A neutralização ou cooptação dos intelectuais pelos poderes é um assunto sério nas nossas sociedades. Frequentemente ela passa pela adaptação das ideias aos financiamentos – essa pressão real existe e deve ser por nós controlada e rejeitada. Mas muito mais frequentemente ela passa por posições dúbias, desonestidade intelectual, escolha criteriosa de autores críticos “cómodos” e mesmo escolha de temas a investigar que evitem aos investigadores científicos o confronto político com os poderes. Há porém, e felizmente, centenas de exemplos de pessoas cujo critério continua a ser a liberdade. Esse é também o meu.

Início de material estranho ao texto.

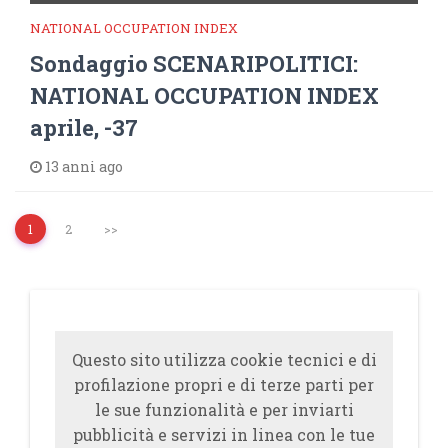
NATIONAL OCCUPATION INDEX
Sondaggio SCENARIPOLITICI:
NATIONAL OCCUPATION INDEX
aprile, -37
13 anni ago
1
2
>>
Questo sito utilizza cookie tecnici e di
profilazione propri e di terze parti per
le sue funzionalità e per inviarti
pubblicità e servizi in linea con le tue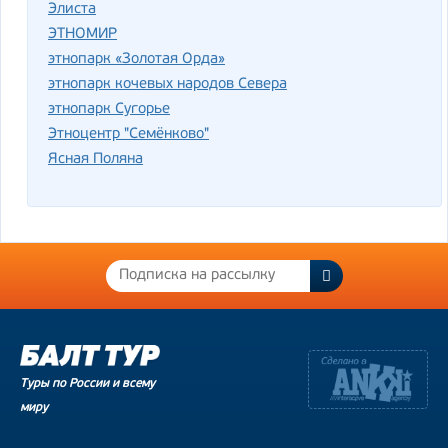
Элиста
ЭТНОМИР
этнопарк «Золотая Орда»
этнопарк кочевых народов Севера
этнопарк Сугорье
Этноцентр "Семёнково"
Ясная Поляна
Туры по России и всему
миру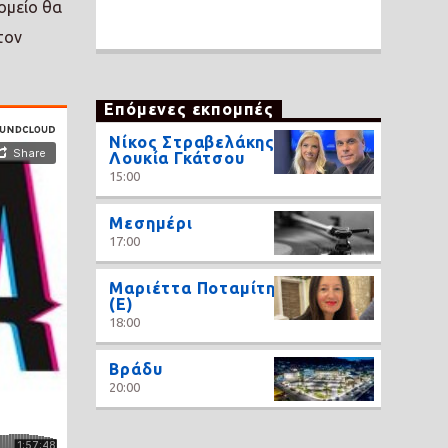
ομείο θα
τον
Επόμενες εκπομπές
Νίκος Στραβελάκης,
Λουκία Γκάτσου
15:00
Μεσημέρι
17:00
Μαριέττα Ποταμίτη
(Ε)
18:00
Βράδυ
20:00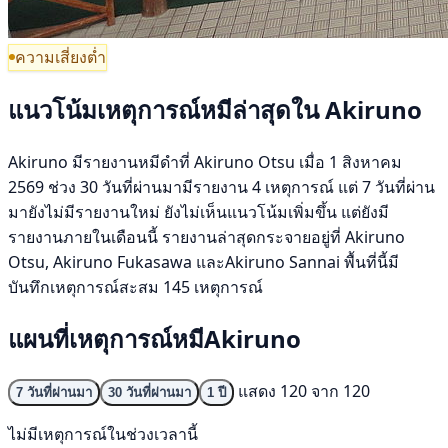
ความเสี่ยงต่ำ
แนวโน้มเหตุการณ์หมีล่าสุดใน Akiruno
Akiruno มีรายงานหมีดำที่ Akiruno Otsu เมื่อ 1 สิงหาคม
2569 ช่วง 30 วันที่ผ่านมามีรายงาน 4 เหตุการณ์ แต่ 7 วันที่ผ่าน
มายังไม่มีรายงานใหม่ ยังไม่เห็นแนวโน้มเพิ่มขึ้น แต่ยังมี
รายงานภายในเดือนนี้ รายงานล่าสุดกระจายอยู่ที่ Akiruno
Otsu, Akiruno Fukasawa และAkiruno Sannai พื้นที่นี้มี
บันทึกเหตุการณ์สะสม 145 เหตุการณ์
แผนที่เหตุการณ์หมีAkiruno
แสดง 120 จาก 120
7 วันที่ผ่านมา
30 วันที่ผ่านมา
1 ปี
ไม่มีเหตุการณ์ในช่วงเวลานี้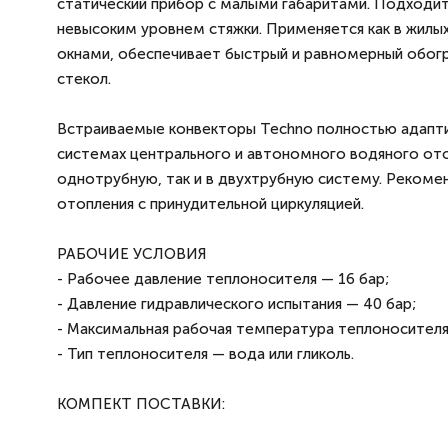
статический прибор с малыми габаритами. Подходит 
невысоким уровнем стяжки. Применяется как в жилых
окнами, обеспечивает быстрый и равномерный обог
стекол.
Встраиваемые конвекторы Techno полностью адаптир
системах центрального и автономного водяного ото
однотрубную, так и в двухтрубную систему. Рекоме
отопления с принудительной циркуляцией.
РАБОЧИЕ УСЛОВИЯ
- Рабочее давление теплоносителя — 16 бар;
- Давление гидравлического испытания — 40 бар;
- Максимальная рабочая температура теплоносителя
- Тип теплоносителя — вода или гликоль.
КОМПЕКТ ПОСТАВКИ: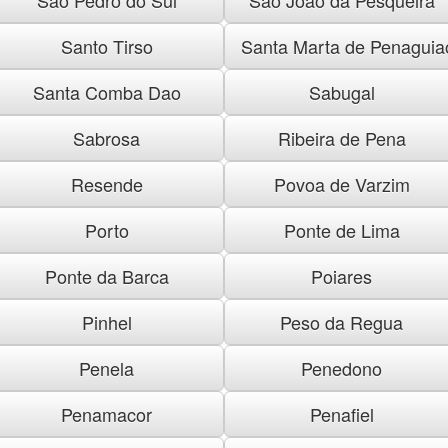
Santo Tirso
Santa Marta de Penaguia
Santa Comba Dao
Sabugal
Sabrosa
Ribeira de Pena
Resende
Povoa de Varzim
Porto
Ponte de Lima
Ponte da Barca
Poiares
Pinhel
Peso da Regua
Penela
Penedono
Penamacor
Penafiel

O debate histórico sobre a revolução não pode estar dependente de um critério eleitoral (ampla frente contra o Governo à porta das eleições europeias), nem de um critério de força dos partidos dominantes, nem da luta política e por carreiras que surge dentro das universidades atiçada pela escassez dos financiamentos. A qualidade do trabalho de investigação está dependente da nossa coragem, seriedade e financiamentos e de boas condições laborais e sai prejudicada quando se pretende criar na universidade capelinhas que reflectem a luta política.

A acusação de “colaborar com o Governo” dirigida a uma pessoa como eu, cujo percurso público nos últimos anos foi de séria e frontal oposição a este Governo, resulta de uma forma retorcida de fazer política e não tem qualquer fundamento sério. A minha vida pública tem sido marcada pela defesa intransigente de políticas de ruptura com este modelo social, e não sufraga obviamente nem a política deste Governo nem a da “Oposição de Sua Majestade”.

É legítimo discutir a oportunidade de aceitar fazer um trabalho encomendado pelo Governo, como é o caso deste Itinerário do 25 de Abril. Tal como é legítimo discutir a oportunidade de um engenheiro ou um arquitecto aceitar construir uma obra encomendada pelo Governo. O que não é legítimo é, ignorando o mérito próprio do trabalho encomendado, aproveitar essa circunstância para caluniar o autor dessa obra como “colaborador” desse governo. O Itinerário do 25 de Abril é um trabalho sério a que me honro de ter associado o meu nome. Agradeço a todos aqueles que nele colaboram. E espero que sirva ao povo português, sobretudo aos mais jovens, para conhecerem melhor a revolução que em 1974 mudou o nosso País.